Наш родовой дом находился напротив дворца Лал-Кила (главная резиденция императоров с 1652-го по до 1856 года, главная туристическая достопримечательность Дели. — Авт.). В нашем хавели, особняке, было 52 комнаты. Когда-то он принадлежал одной из жен императора, а после ее смерти достался нашим родственникам, которые работали у императоров бухгалтерами. В этом хавели жила вся наша большая семья: дяди, тетя, их дети. Но эти 52 комнаты маленькие и темные. А в московской квартире их у меня было всего три, но такие огромные, что я уставал бегать из кухни в гостиную. Мне это нравилось.
Москва слезам не верит, но ты танцуй, Ашвани, танцуй!
— И когда у вас все более-менее наладилось, вы знакомитесь со Светланой, своей будущей женой?
— Да. Ей тогда было 18 лет, она тоже инженер, гидробиолог. Училась на 1 курсе. На танцы ее привела подруга; у Светы умерла мама, период был в жизни непростой. Сначала я обратил на нее внимание из-за одежды. У нее не было сари, и она сходила в кришнаитский храм и купила там странную пижаму, выглядела в ней очень смешно. Но при этом было видно, что умная, внимательная: за месяц выучила то, что я преподавал год. Я хотел ее продвигать. Но в один прекрасный день Света пришла, а у нее волосы в сантиметр! Ее подруга занималась стрижками, они экспериментировали, испортили ей прическу — и в итоге жух-жух под машинку. А у меня спектакль! Я хотел ее поставить выступать! Я очень ругался: в индийском танце даже мужчины такой маленькой прически не делают! Света послушала и ушла. Я жалел: девушка была хорошая, могли бы и парик на нее надеть. Зачем я так?

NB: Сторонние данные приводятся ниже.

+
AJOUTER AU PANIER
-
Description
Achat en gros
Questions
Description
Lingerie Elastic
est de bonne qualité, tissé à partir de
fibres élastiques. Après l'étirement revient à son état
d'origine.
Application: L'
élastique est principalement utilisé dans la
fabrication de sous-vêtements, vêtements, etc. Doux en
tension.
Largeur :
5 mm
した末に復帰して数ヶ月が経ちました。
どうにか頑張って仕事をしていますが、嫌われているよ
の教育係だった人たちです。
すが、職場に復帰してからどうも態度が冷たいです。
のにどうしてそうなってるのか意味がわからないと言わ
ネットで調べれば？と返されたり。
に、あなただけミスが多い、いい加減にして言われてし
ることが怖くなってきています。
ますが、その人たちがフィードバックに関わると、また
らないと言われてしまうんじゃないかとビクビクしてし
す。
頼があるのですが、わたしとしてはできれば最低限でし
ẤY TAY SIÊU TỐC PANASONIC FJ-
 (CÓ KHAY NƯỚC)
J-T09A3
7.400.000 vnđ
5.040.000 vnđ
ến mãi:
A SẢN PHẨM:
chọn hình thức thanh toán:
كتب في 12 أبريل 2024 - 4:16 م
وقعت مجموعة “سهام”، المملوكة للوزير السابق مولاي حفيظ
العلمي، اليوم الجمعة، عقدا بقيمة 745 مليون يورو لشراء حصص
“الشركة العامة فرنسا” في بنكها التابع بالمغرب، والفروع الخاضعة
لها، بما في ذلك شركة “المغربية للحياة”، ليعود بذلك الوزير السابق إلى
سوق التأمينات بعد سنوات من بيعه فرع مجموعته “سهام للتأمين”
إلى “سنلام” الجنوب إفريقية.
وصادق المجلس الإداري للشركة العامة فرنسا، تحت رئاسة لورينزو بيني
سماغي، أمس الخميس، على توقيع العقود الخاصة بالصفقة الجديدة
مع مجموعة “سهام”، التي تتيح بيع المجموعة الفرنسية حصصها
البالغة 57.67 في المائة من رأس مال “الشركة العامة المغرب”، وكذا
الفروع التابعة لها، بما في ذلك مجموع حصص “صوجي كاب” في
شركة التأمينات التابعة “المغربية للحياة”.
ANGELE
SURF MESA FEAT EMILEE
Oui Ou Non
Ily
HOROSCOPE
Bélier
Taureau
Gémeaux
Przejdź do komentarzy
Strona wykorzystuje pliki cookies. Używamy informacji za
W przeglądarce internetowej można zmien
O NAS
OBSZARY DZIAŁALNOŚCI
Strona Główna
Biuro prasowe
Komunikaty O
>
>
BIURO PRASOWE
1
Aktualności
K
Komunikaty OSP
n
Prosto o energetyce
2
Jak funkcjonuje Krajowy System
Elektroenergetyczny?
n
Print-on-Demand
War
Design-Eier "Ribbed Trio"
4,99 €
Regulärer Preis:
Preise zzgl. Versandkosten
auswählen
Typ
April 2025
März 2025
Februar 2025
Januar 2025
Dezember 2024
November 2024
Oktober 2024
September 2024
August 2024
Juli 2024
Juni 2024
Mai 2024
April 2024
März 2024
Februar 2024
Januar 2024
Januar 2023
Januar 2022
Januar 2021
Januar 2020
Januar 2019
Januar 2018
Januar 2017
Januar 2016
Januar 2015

И вдруг через полгода она приходит, я обрадовался и уже относился к ней аккуратнее. Мы начали потихоньку сближаться, общаться. А у меня уже заканчивается контракт с посольством. Студенты просят, чтобы я оставался: найдем, где вам жить, будем платить. А Света сказала, что если я пойду в Индию, она пойдет за мной! Это мне понравилось, и я решил остаться. Тогда мы с друзьями снимали квартиру, Света приходила, помогала мне по дому, а потом, когда пришлось уходить с квартиры, предложила переехать к ней. Поскольку мы моральная пара, решили пожениться.

— Как отреагировали близкие на появление молодой жены?
— Мама, когда я сказал, что буду танцором, сомневалась про мою ориентацию, переживала, что у нее вообще не будет внуков. А тут я ей прислал видео с моего урока: в зале танцевали девушки. Спросил маму, какая могла бы мне нравиться. Там были яркие девушки, сильно накрашенные, но она показала на самую скромную, Светлану Павлову. И я сказал: если и вам она нравится, то я точно женюсь! (Смеется.) Мама удивилась: «Правда? Я так рада!» Потом: «Она русская? Христианка? Ничего, я рада». Светлане тогда было 25, а мне 37. В Индии 37 — это большой возраст, молодую хорошую девушку вы уже не найдете.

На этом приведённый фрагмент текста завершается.